I’d read about people doing this sort of things in novels – disowning their children or sending away an errant spouse – but it was still a bit of a shock to know that it could happen in real life.
*****
Thoughts about kids and their friendships and the kinds of names their parents give them came pouring out of my mind a few months ago, when my daughters came home from school close to hysteria, talking about a boy in their high school who had disappeared, just vanished.
The boy was called Ant, and it wasn’t until a couple of days after I first heard about it that I came to realize that his name was actually Anthony, which was a somewhat acceptable name when I was growing up (it sounded a little bit Italian, but Italians were at least Catholic like my family so that was okay). But the short form for Anthony was always Tony when I was a kid. To be called Ant would have been unheard of.

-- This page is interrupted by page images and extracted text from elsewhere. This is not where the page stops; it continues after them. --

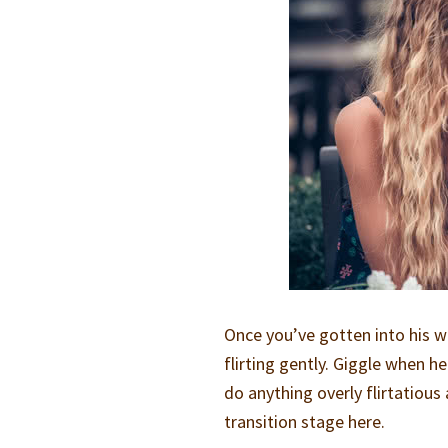
Once you’ve gotten into his w
flirting gently. Giggle when h
do anything overly flirtatious a
transition stage here.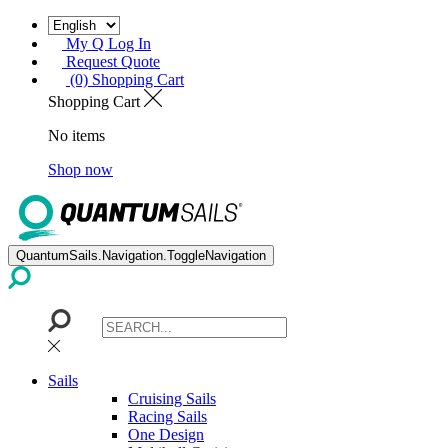
My Q Log In
Request Quote
(0) Shopping Cart
Shopping Cart
No items
Shop now
QuantumSails.Navigation.ToggleNavigation
Sails
Cruising Sails
Racing Sails
One Design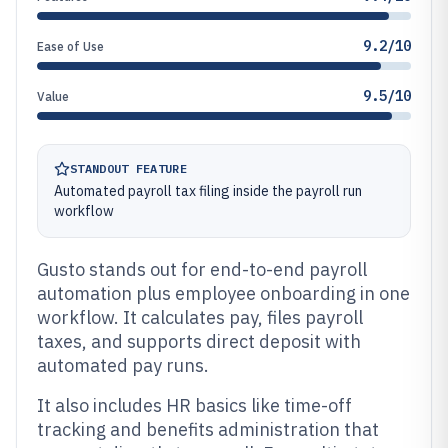
9.2/10
Ease of Use
9.5/10
Value
STANDOUT FEATURE
Automated payroll tax filing inside the payroll run
workflow
Gusto stands out for end-to-end payroll
automation plus employee onboarding in one
workflow. It calculates pay, files payroll
taxes, and supports direct deposit with
automated pay runs.
It also includes HR basics like time-off
tracking and benefits administration that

Ant had been supposed to board a plane in Daytona Beach, where he had gone to visit his father. He was to change planes in Atlanta and end up in Boston, where his mom, with whom he lived most of the time, would pick him up. But he never got off the second plane in Boston, and evidently never got on the first plane in Daytona. His dad had dropped him off and watched him check in, but then left the airport.
The boy was sixteen and had been travelling back and forth between his parents’ homes for at least five years. This was just another normal trip. Except that now Ant was missing and the city was in a panic, fed by the media. Especially the twenty-four hour news channels on cable, which had picked up this story from the local station and blown it up into a national, if not international, hysteria.

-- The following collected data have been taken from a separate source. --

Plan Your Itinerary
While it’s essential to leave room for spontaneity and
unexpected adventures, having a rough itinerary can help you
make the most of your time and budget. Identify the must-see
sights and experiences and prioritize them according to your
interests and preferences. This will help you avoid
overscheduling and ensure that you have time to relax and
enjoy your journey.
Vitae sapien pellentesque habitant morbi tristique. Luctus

As I watched a report on the story one night, the boy’s mother came on for an interview. Her first name was Jadia, and it didn’t take me long to realize that she had to be Inigo’s sister. She was the right age, thirty-eight, and when I watched her talk to the reporter, I recognized her dimples and the shy, charming way she batted her eyelids. They reminded me of both the child Jadia and her mother.
The next segment talked about how members of the boy’s family were combing the areas around the Daytona Beach airport, searching through woods, knocking on doors, showing snapshots at the mall in an effort to learn anything about what might have happened to Ant. I recognized Inigo in a couple of the shots, short and stout like his dad.

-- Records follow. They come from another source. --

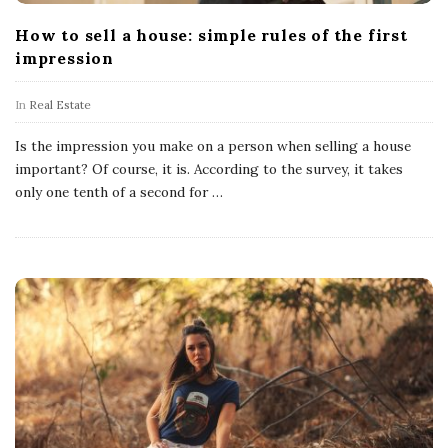
How to sell a house: simple rules of the first
impression
In
Real Estate
Is the impression you make on a person when selling a house
important? Of course, it is. According to the survey, it takes
only one tenth of a second for
…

The saturation coverage went on for another few days, I guess until the reporters got tired of the same thing happening day after day: Pleas from the family, vows from police to find the boy safe and bring him home, promises of a reward, suggestions that Ant’s home life might not have been happy, guarded hints that Ant might be a victim of Florida’s underage porn industry.
After I realized that it was the da Costa family that was at the center of this story, I paid more attention to it, and told my daughters that I had known Jadia and Inigo when I was a kid. I didn’t mention the barbecue or how their grandmother had reacted to Mrs. da Costa’s flirtatious behavior.
One of the last TV segments I saw on Ant’s disappearance was an interview with the boy’s uncle, my old friend Inigo, conducted on the day the sheriff’s department called off the active search of the wooded areas around the airport. Glaring at the camera, his eyes red, his hair disheveled, Inigo promised to keep up the search until Ant was found.
"I don’t know what the authorities are thinking, calling off the search," he said. "This is my sister's boy. Of course I'm going to keep on looking for him. A boy can’t just disappear like that. That doesn’t happen. People don’t just vanish without a trace. You can’t erase people."